G match the position where the last match was completed.

N matches a newline character

T matches a tab

^ matches the beginning of the string

$matches the end of the string.

. Matches any character, except for newline characters, and when the re.DOTALL tag is specified, it can match any character including newline characters.

[...] Used to represent a set of characters, listed separately: [amk] matches' axiomagem'or'k'

2 characters that are not in []: 3 matches characters other than a _ r _ b _ r c.

* match 0 or more expressions.

+ matches one or more expressions.

? Match 0 or 1 fragments defined by the previous regular expression, in a non-greedy way

{n} exactly matches n previous expressions.

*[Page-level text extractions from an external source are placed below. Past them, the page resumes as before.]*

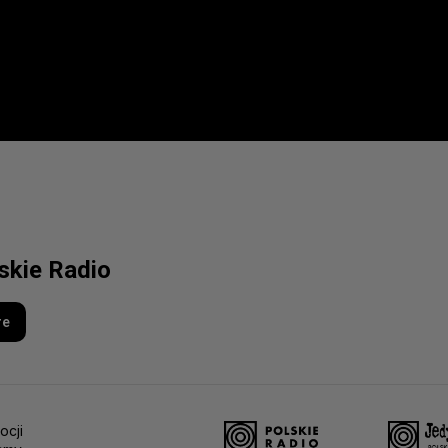
lskie Radio
re
ocji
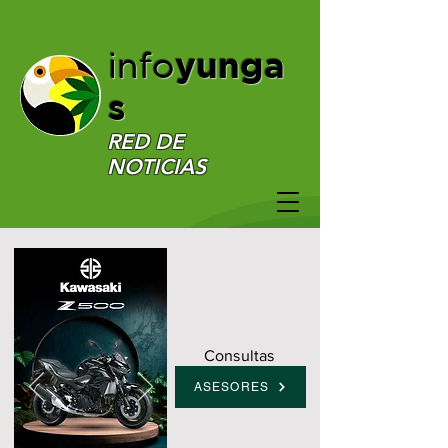
yunga
info
s
RED DE
NOTICIAS
Consultas
ASESORES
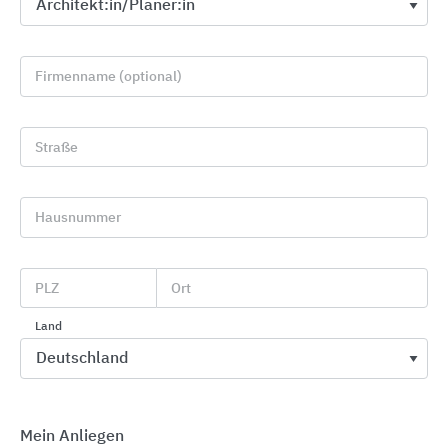
Firmenname (optional)
Straße
Hausnummer
PLZ
Ort
Elektronische Zutrittskontrolle Salto Space
Salto Systems
Land
Mein Anliegen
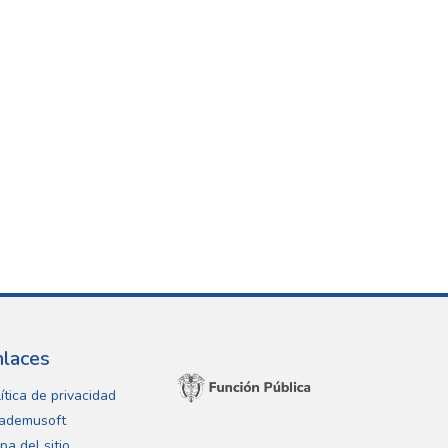
nlaces
ítica de privacidad
ademusoft
pa del sitio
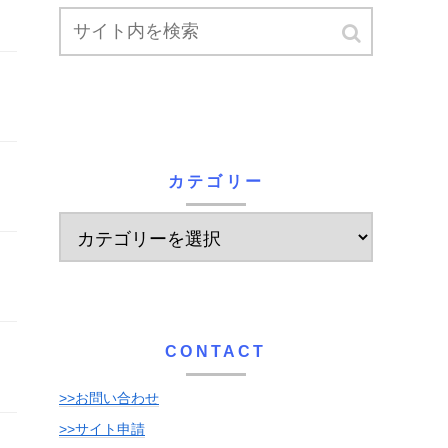
カテゴリー
CONTACT
>>お問い合わせ
>>サイト申請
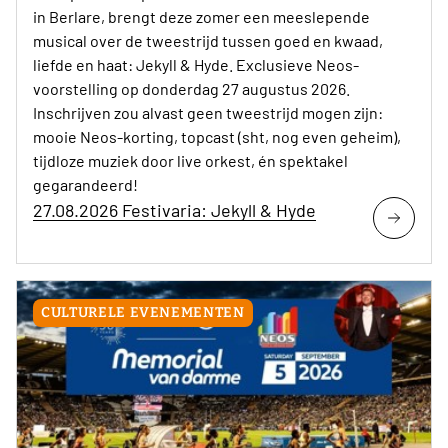
in Berlare, brengt deze zomer een meeslepende
musical over de tweestrijd tussen goed en kwaad,
liefde en haat: Jekyll & Hyde. Exclusieve Neos-
voorstelling op donderdag 27 augustus 2026.
Inschrijven zou alvast geen tweestrijd mogen zijn:
mooie Neos-korting, topcast (sht, nog even geheim),
tijdloze muziek door live orkest, én spektakel
gegarandeerd!
27.08.2026 Festivaria: Jekyll & Hyde
CULTURELE EVENEMENTEN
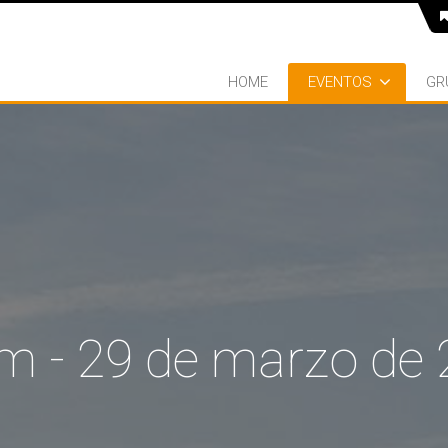
HOME
EVENTOS
GR
m - 29 de marzo de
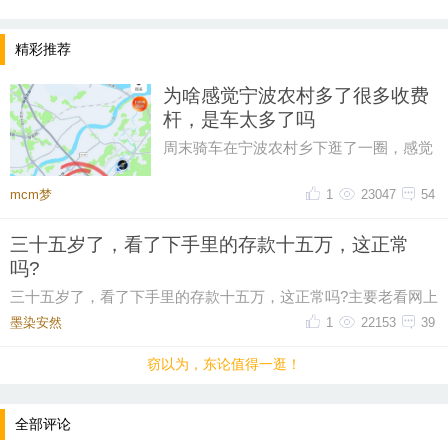
精彩推荐
为啥感觉宁波农村多了很多收费
杆，是车太多了吗
周末骑车在宁波农村乡下逛了一圈，感觉
比起之前，宁波农村的收费杆越来越多
提示：回复之后就能看到红包，点击下方“开”即可领
了，感觉几乎每个村头都有收费杆
mcm梦
1
23047
54
取红包~
三十五岁了，看了下手里的存款十五万，这正常
吗?
晚8点红包规则看这里
三十五岁了，看了下手里的存款十五万，这正常吗?主要老看网上
↓↓↓
有人说这个年纪起码五十万起步，我身边有些朋
墨染安然ゝ
1
22153
39
• 福利时间
窃以为，东论值得一逛！
每晚20:00准时开始！
（
红包领完截止
）
关注我，锁定
红包帖分享此帖至朋友圈或好友，有机会获得更多红
全部评论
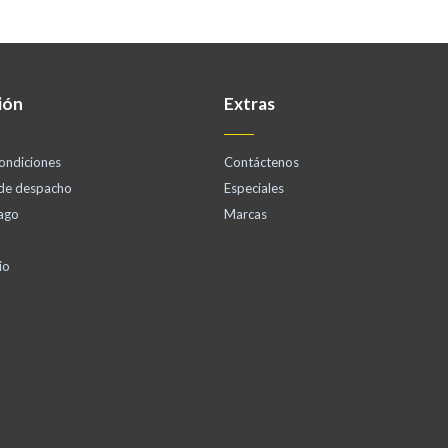
ión
Extras
ondiciones
Contáctenos
 de despacho
Especiales
ago
Marcas
io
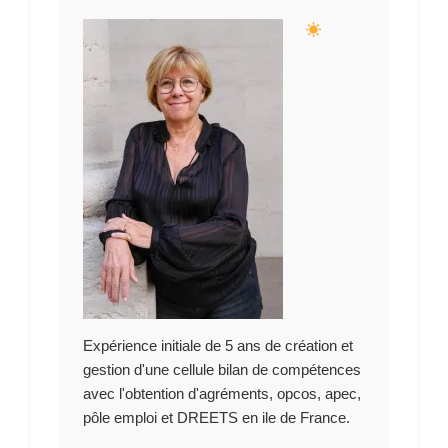
Expérience initiale de 5 ans de création et
gestion d'une cellule bilan de compétences
avec l'obtention d'agréments, opcos, apec,
pôle emploi et DREETS en ile de France.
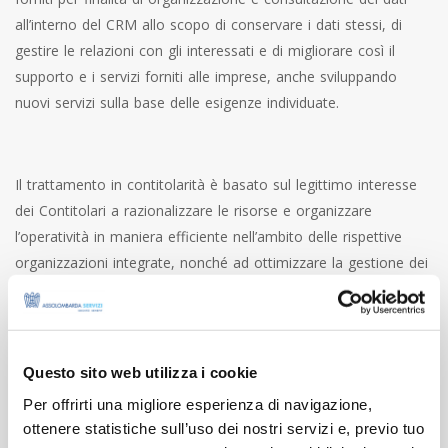
all’interno del CRM allo scopo di conservare i dati stessi, di
gestire le relazioni con gli interessati e di migliorare così il
supporto e i servizi forniti alle imprese, anche sviluppando
nuovi servizi sulla base delle esigenze individuate.
Il trattamento in contitolarità è basato sul legittimo interesse
dei Contitolari a razionalizzare le risorse e organizzare
l’operatività in maniera efficiente nell’ambito delle rispettive
organizzazioni integrate, nonché ad ottimizzare la gestione dei
loro rapporti e interazioni con le imprese, valorizzando la
complementarietà dei servizi offerti e migliorando così il
supporto e i servizi forniti alle imprese medesime e ciò anche
nell’interesse di queste ultime in ottica di sviluppo ed
Questo sito web utilizza i cookie
espansione.
Per offrirti una migliore esperienza di navigazione,
ottenere statistiche sull’uso dei nostri servizi e, previo tuo
Il conferimento dei dati è sempre volontario, tuttavia risulta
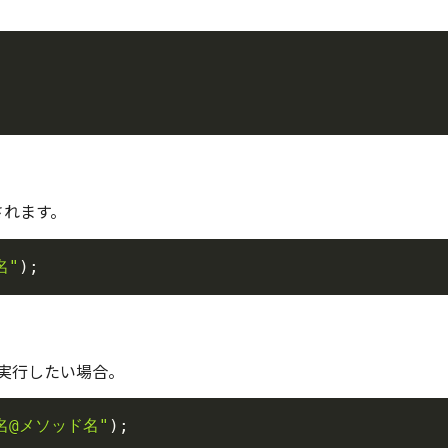
されます。
名"
)
;
実行したい場合。
名@メソッド名"
)
;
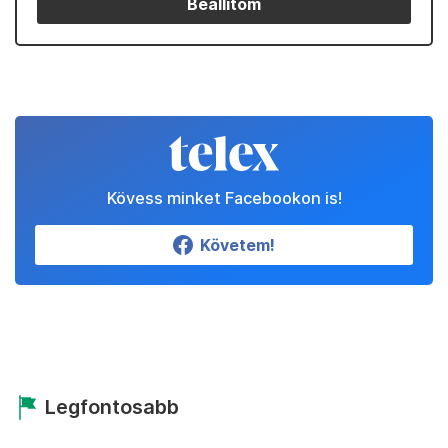
Beállítom
Kövess minket Facebookon is!
Követem!
Legfontosabb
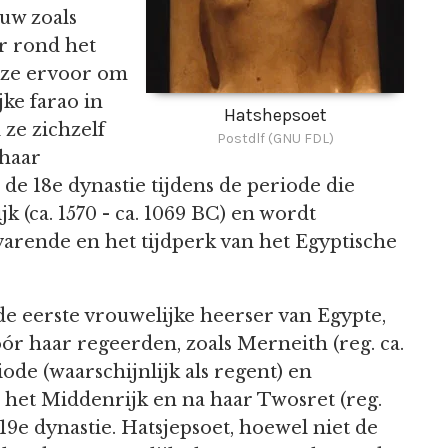
ouw zoals
r rond het
 ze ervoor om
ke farao in
Hatshepsoet
ze zichzelf
Postdlf (GNU FDL)
 haar
n de 18e dynastie tijdens de periode die
k (ca. 1570 - ca. 1069 BC) en wordt
arende en het tijdperk van het Egyptische
e eerste vrouwelijke heerser van Egypte,
ór haar regeerden, zoals Merneith (reg. ca.
ode (waarschijnlijk als regent) en
n het Middenrijk en na haar Twosret (reg.
19e dynastie. Hatsjepsoet, hoewel niet de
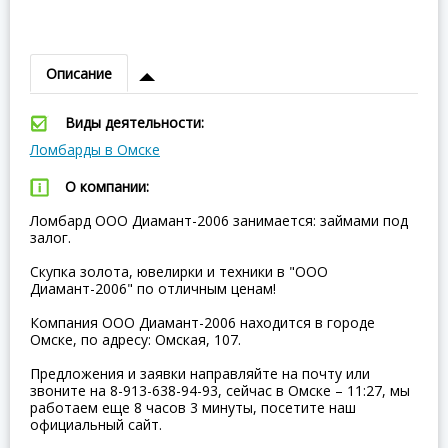
Описание
Виды деятельности:
Ломбарды в Омске
О компании:
Ломбард ООО Диамант-2006 занимается: займами под
залог.
Скупка золота, ювелирки и техники в "ООО
Диамант-2006" по отличным ценам!
Компания ООО Диамант-2006 находится в городе
Омске, по адресу: Омская, 107.
Предложения и заявки направляйте на почту или
звоните на 8-913-638-94-93, сейчас в Омске – 11:27, мы
работаем еще 8 часов 3 минуты, посетите наш
официальный сайт.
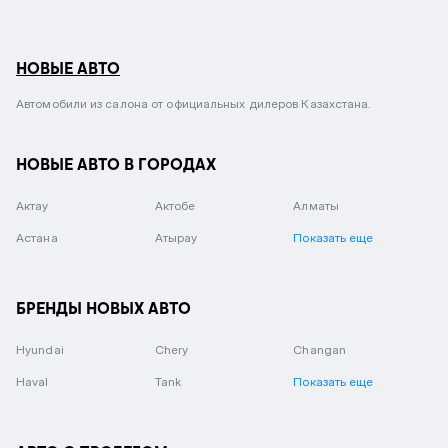
НОВЫЕ АВТО
Автомобили из салона от официальных дилеров Казахстана.
НОВЫЕ АВТО В ГОРОДАХ
Актау
Актобе
Алматы
Астана
Атырау
Показать еще
БРЕНДЫ НОВЫХ АВТО
Hyundai
Chery
Changan
Haval
Tank
Показать еще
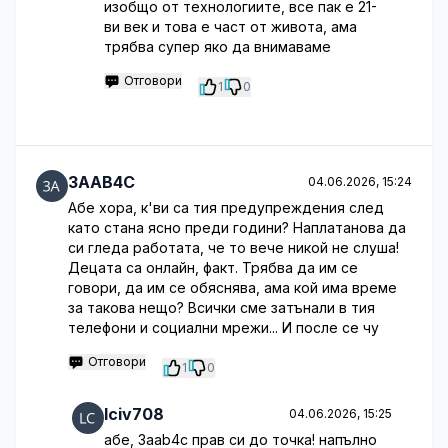
изобщо от технологиите, все пак е 21-
ви век и това е част от живота, ама
трябва супер яко да внимаваме
Отговори
1
0
3AAB4C
04.06.2026, 15:24
Абе хора, к'ви са тия предупреждения след
като стана ясно преди години? Наплатанова да
си гледа работата, че то вече никой не слуша!
Децата са онлайн, факт. Трябва да им се
говори, да им се обяснява, ама кой има време
за такова нещо? Всички сме затънали в тия
телефони и социални мрежи... И после се чу
Отговори
1
0
lciv708
04.06.2026, 15:25
абе, 3aab4c прав си до точка! напълно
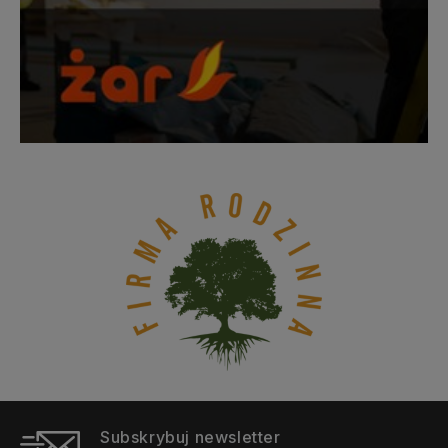
Subskrybuj newsletter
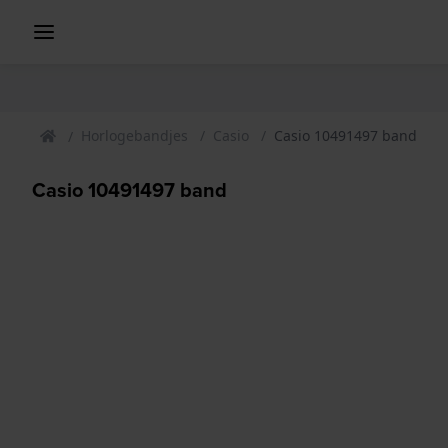
Horlogebandjes
Casio
Casio 10491497 band
Casio 10491497 band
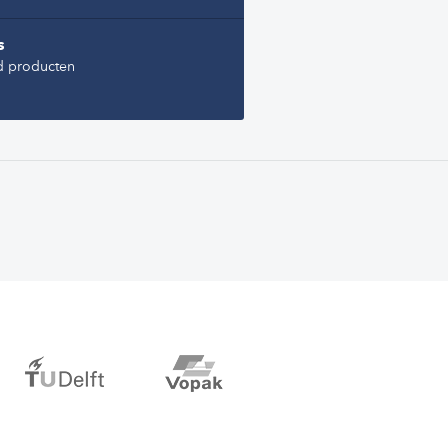
s
d producten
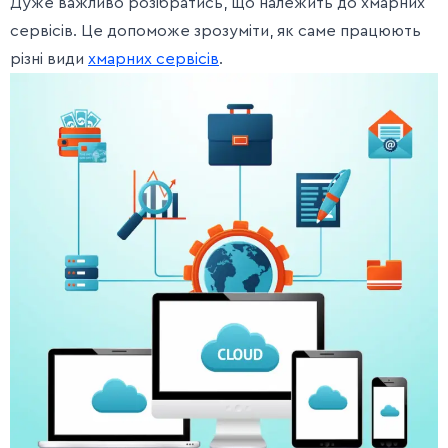
Дуже важливо розібратись, що належить до хмарних
сервісів. Це допоможе зрозуміти, як саме працюють
різні види
хмарних сервісів
.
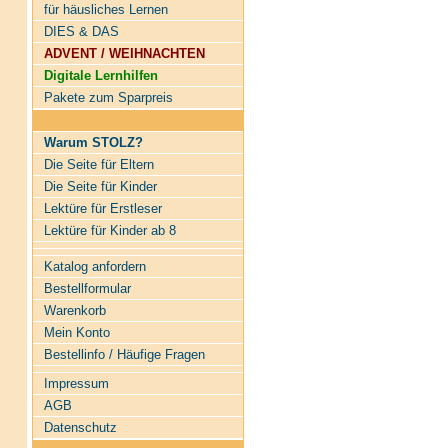
für häusliches Lernen
DIES & DAS
ADVENT / WEIHNACHTEN
Digitale Lernhilfen
Pakete zum Sparpreis
Warum STOLZ?
Die Seite für Eltern
Die Seite für Kinder
Lektüre für Erstleser
Lektüre für Kinder ab 8
Katalog anfordern
Bestellformular
Warenkorb
Mein Konto
Bestellinfo / Häufige Fragen
Impressum
AGB
Datenschutz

{n, m} match n to m fragments defined by the previous regular expression, greedily

A | b matches an or b

() matches the expression in parentheses and also represents a group

Maybe you will get a little dizzy after that. Don't worry, we will explain the usage of some common rules in detail below. How to use it to extract the information we want from the web page.

Used in Python

In fact, regular expressions are not unique to Python, it can also be used in other programming languages, but Python's re library provides the entire implementation of regular expressions, using the re library we can use regular expressions in Python, which is almost always used to write regular expressions in Python.

Let's take a look at its usage.

Match ()

Here we first introduce the first commonly used matching method, the match () method. We pass the string to match and the regular expression to this method, and we can detect whether the regular expression matches the string.

The match () method tries to match the regular expression from the beginning of the string, and if it does, it returns a successful match, and if it doesn't, it returns None.

Let's use an example to feel it:

Import re content = 'Hello 4567 World_This is a Regex Demo' print (len (content)) reresult = re.match (' ^ Hello\ s\ d\ s\ d {4}\ s\ w {10}', content) print (result) print (result.group ()) print (result.span ())

Running result:

forty-one

Hello 123 4567 World_This

(0,25)

Here we first declare a string that contains English letters, white space characters, numbers, and so on, and then we write a regular expression ^ Hellosdddsd {4} sw {10} to match this long string.

The beginning ^ is the beginning of the matching string, that is, it starts with Hello, and then s matches the blank character, which is used to match the space of the target string, d matches the number, three d matches 123, and then writes an s matching space, followed by 4567. We can actually still match with four d, but it's more complicated to write this, so we can match the first character four times with {4}. That is, you can match four numbers, so you can also complete the match, followed by a blank character, and then w {10} matches 10 letters and underscores, and the regular expression ends there. we noticed that we didn't match the target string, but it was still possible to match, but the result was shorter.

We call the match () method, with the first argument passed in the regular expression and the second argument passing in the string to match.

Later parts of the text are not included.